Ci sono anche due castellettesi, Franca Benzoni, 40 anni, e il marito Umberto
Previtali, 52, fra i cinque indagati in concorso per tentato omicidio, sequestro di persona e rapina, per un episodio avvenuto a Montano Lucino. Lo raccontano i colleghi di primacomo.it

I fatti

L’indagine, coordinata dalla Procura della Repubblica di Monza – PM Sost. Proc. Dott. Rosario Ferracane e condotta dalla Stazione di Lurate Caccivio, trae origine dal cruento evento avvenuto nella serata dello scorso 28 settembre 2019. Vicino al kartodromo di Montano Lucino, fu ritrovato un uomo sanguinante, in stato di semi-coscienza e con gravi lesioni. La vittima, artigiano, si era recata a Lentate sul Seveso, presso il Centro Commerciale Bennet per un appuntamento con una cliente per concordare un lavoro da svolgere.

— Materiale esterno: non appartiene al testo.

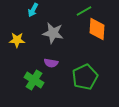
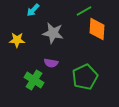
cyan arrow: rotated 16 degrees clockwise
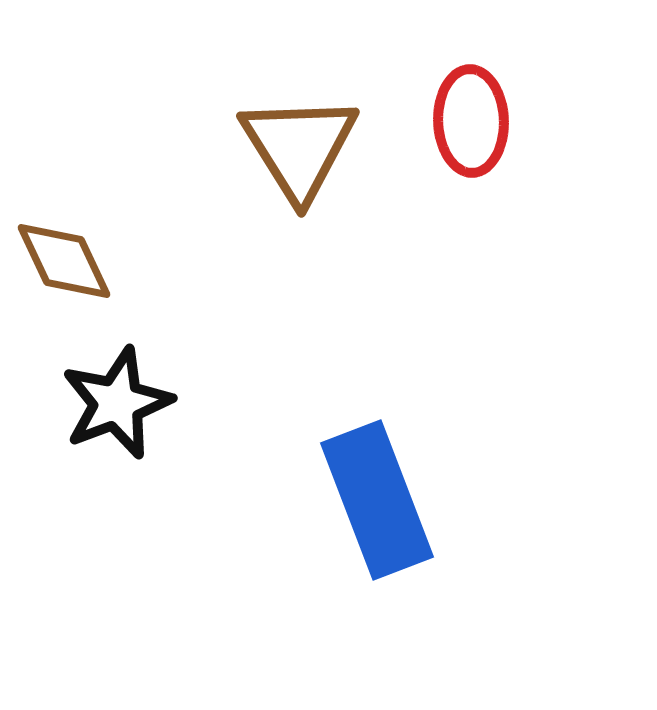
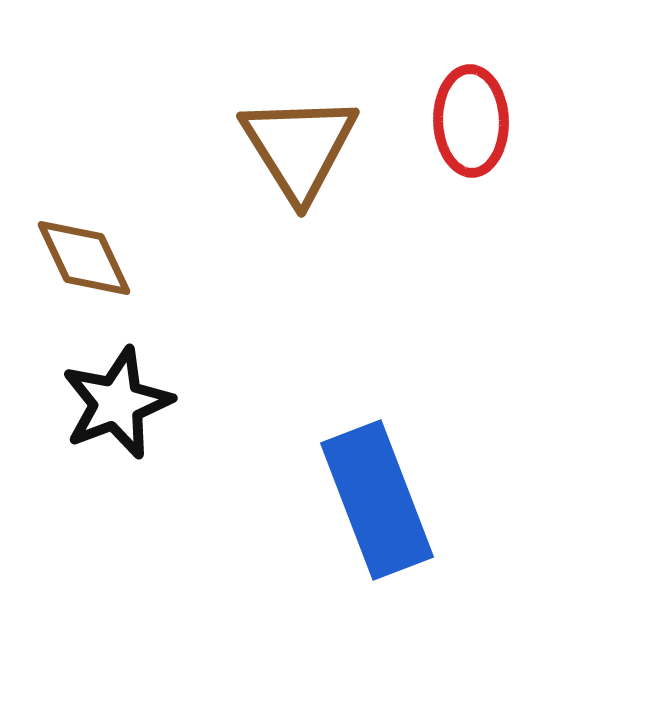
brown diamond: moved 20 px right, 3 px up
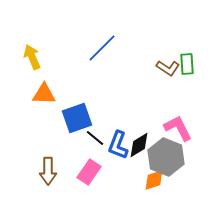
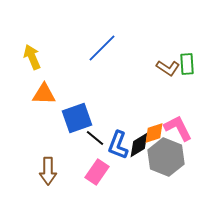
pink rectangle: moved 8 px right
orange diamond: moved 47 px up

Al punto di incontro, oltre alla donna, c’erano altre quattro persone le quali procedevano ad un violento pestaggio nei suoi confronti, colpendolo al capo con una chiave in ferro solitamente utilizzata per lo smontaggio dei bulloni delle ruote delle auto, nonché usando calci e pugni. Gli aggressori avevano caricato in macchina la vittima, contro la sua volontà, trasportandolo al cimitero di Villaguardia prima e nella zona boschiva di Montano Lucino, non lontano dal kartodromo, dove avevano continuato a colpirlo con calci e pugni fino a lasciarlo in stato di incoscienza, fuggendo via dopo avergli tolto il telefono. La vittima era stata soccorsa dal padre, a sua volta avvisato da un dipendente del kartodromo, e dal personale sanitario intervenuto sul posto che lo trasportava all’ospedale di San Fermo della Battaglia, dove otteneva 35 giorni di prognosi.

Il movente

Sembrerebbe che gli aggressori volessero punire un presunto tentativo di truffa, commesso in precedenza dalla vittima del pestaggio nei confronti della donna con la quale aveva appuntamento per un ulteriore lavoro presso il Centro Commerciale Bennet. Nella circostanza precedente, gli aggressori avrebbero supposto che l’artigiano volesse truffarli, impegnandosi per un lavoro artigianale, mai iniziato, del valore di 2.700 euro, percependo una caparra di 500 euro poi restituita.